50 Words or Less
The TaylorMade SLDR S fairway wood offers great distance with a low, forward center of gravity, and it has plenty of versatility as well.
Though much of the focus in 2014 has been on fairway woods that are meant to be used from the tee, there are also some that deliver the versatility that many of us desire. The TaylorMade SLDR S fairway wood has the versatility to be used from a wide variety of lies, but that doesn’t mean it gives up anything when it comes to distance.
The SLDR S is a fairly traditional looking fairway wood at address. It’s not particularly large, and it’s well proportioned. The one thing that’s not traditional about it is the silver crown. This is the only major visual difference between the SLDR (charcoal grey crown) and the SLDR S.
Sound & Feel
Like all of the clubs in the SLDR family, the SLDR S fairway wood has a really solid feel. The low, forward CoG is a big part of this, and it rids the club of any of the “hollow” feel that some fairway woods have.

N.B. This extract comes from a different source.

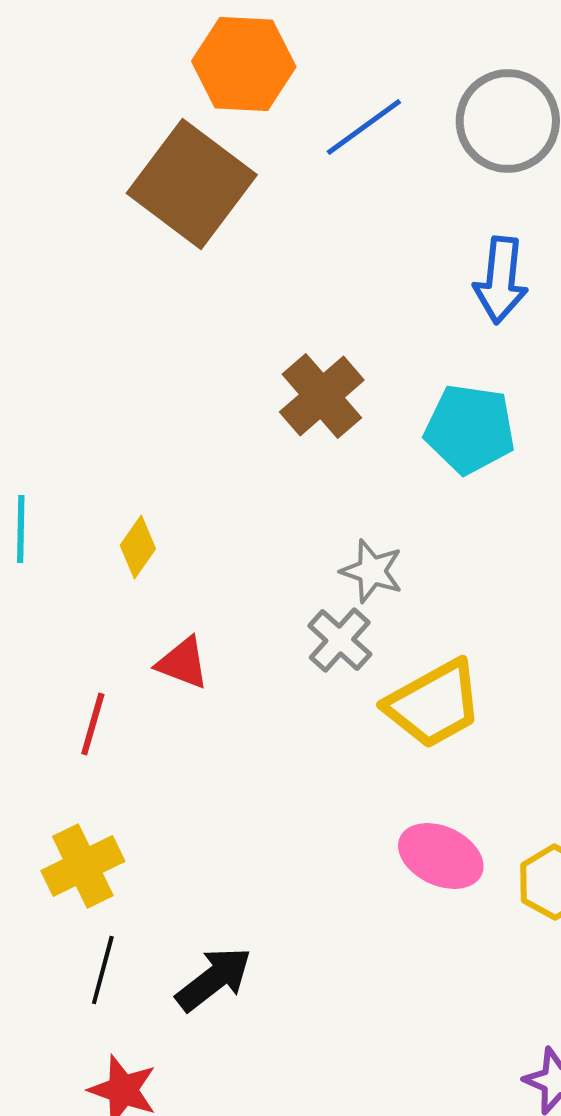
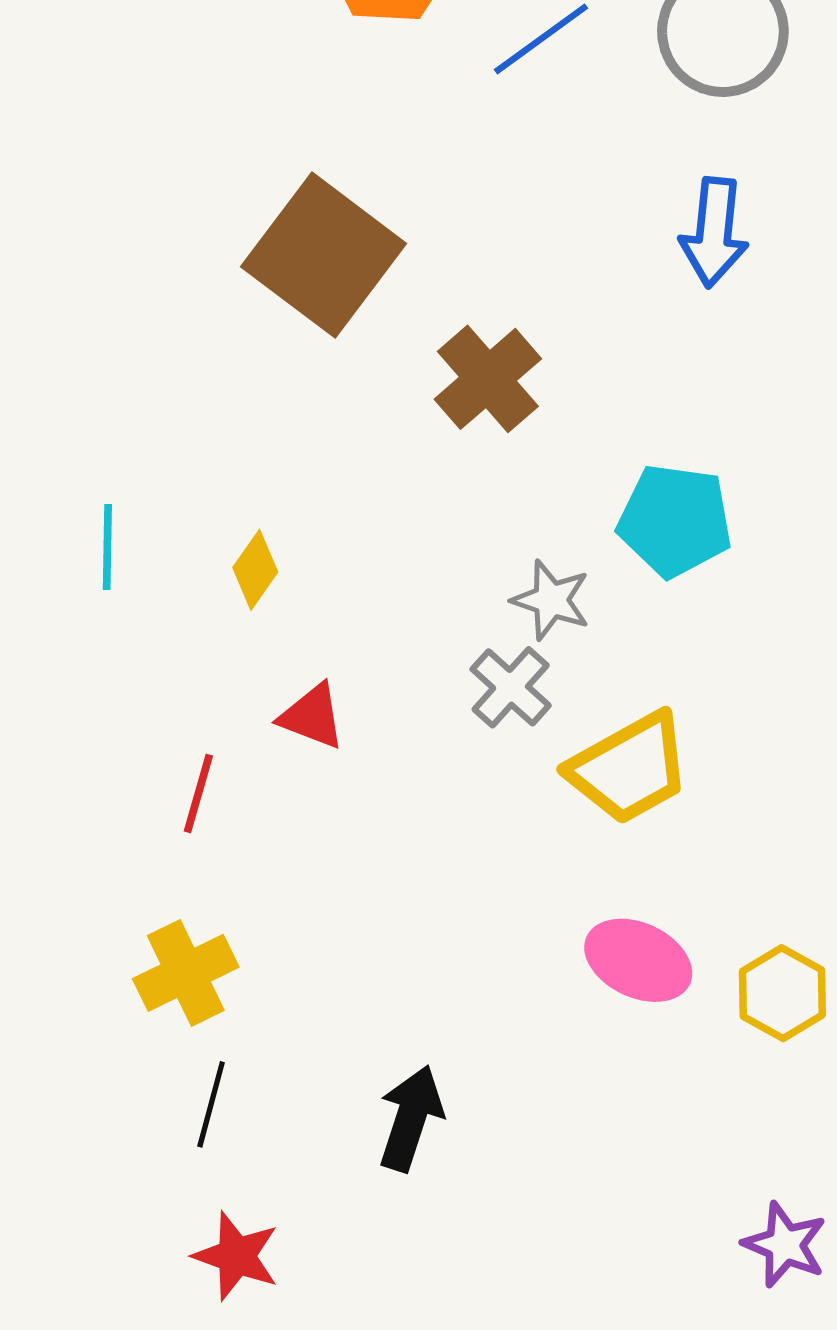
brown square: (192, 184) -> (324, 255), moved
cyan pentagon: (470, 429) -> (675, 520), moved
black arrow: (214, 979) -> (411, 1118), moved, turned -34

The sound at impact is fairly quiet with more of a low-pitched quality. There’s a little of the click/tink that you expect from a well-struck fairway wood, but not much.
The low, forward CoG in the TaylorMade SLDR S fairway wood allows it to have the rare combination of length and versatility. As you can see in the data above, the SLDR S produces a nice double-digit launch angle and modest spin from the turf. I’m a player who delofts their clubs way too much, so to see a fairway wood launch the ball like that is great. It produces much better carry and a more playable trajectory. Please keep in mind that, these are only my numbers, yours may be quite different.
When it comes to versatility, the low, forward CoG really helps to get the ball airborne. This is critical, especially for players who tend to hit the ball a little thin (like me). When you have confidence that the ball will get airborne, it makes your fairway woods into scoring clubs instead of “I’m a long way from the hole, may as well try this” clubs.
In comparing the SLDR S to the SLDR, the main difference is at the hosel. Where the SLDR has an adjustable hosel that allows players to dial in the loft and face angle they prefer, the SLDR S has a traditional glued hosel. In my experience, this is preferable for a lot of players – many find the adjustability confusing and unnecessary. In addition to making the club simpler to use, the glued hosel on the SLDR S brings the price down a bit.
If you want big distance from your fairway wood but don’t want to sacrifice the ability to play it from everywhere, the TaylorMade SLDR S fairway wood is definitely worth a look. The low, forward CoG makes it long and easier to hit off the turf, too. The lack of adjustability and lower price allows more recreational players to benefit from the same technology available in the SLDR.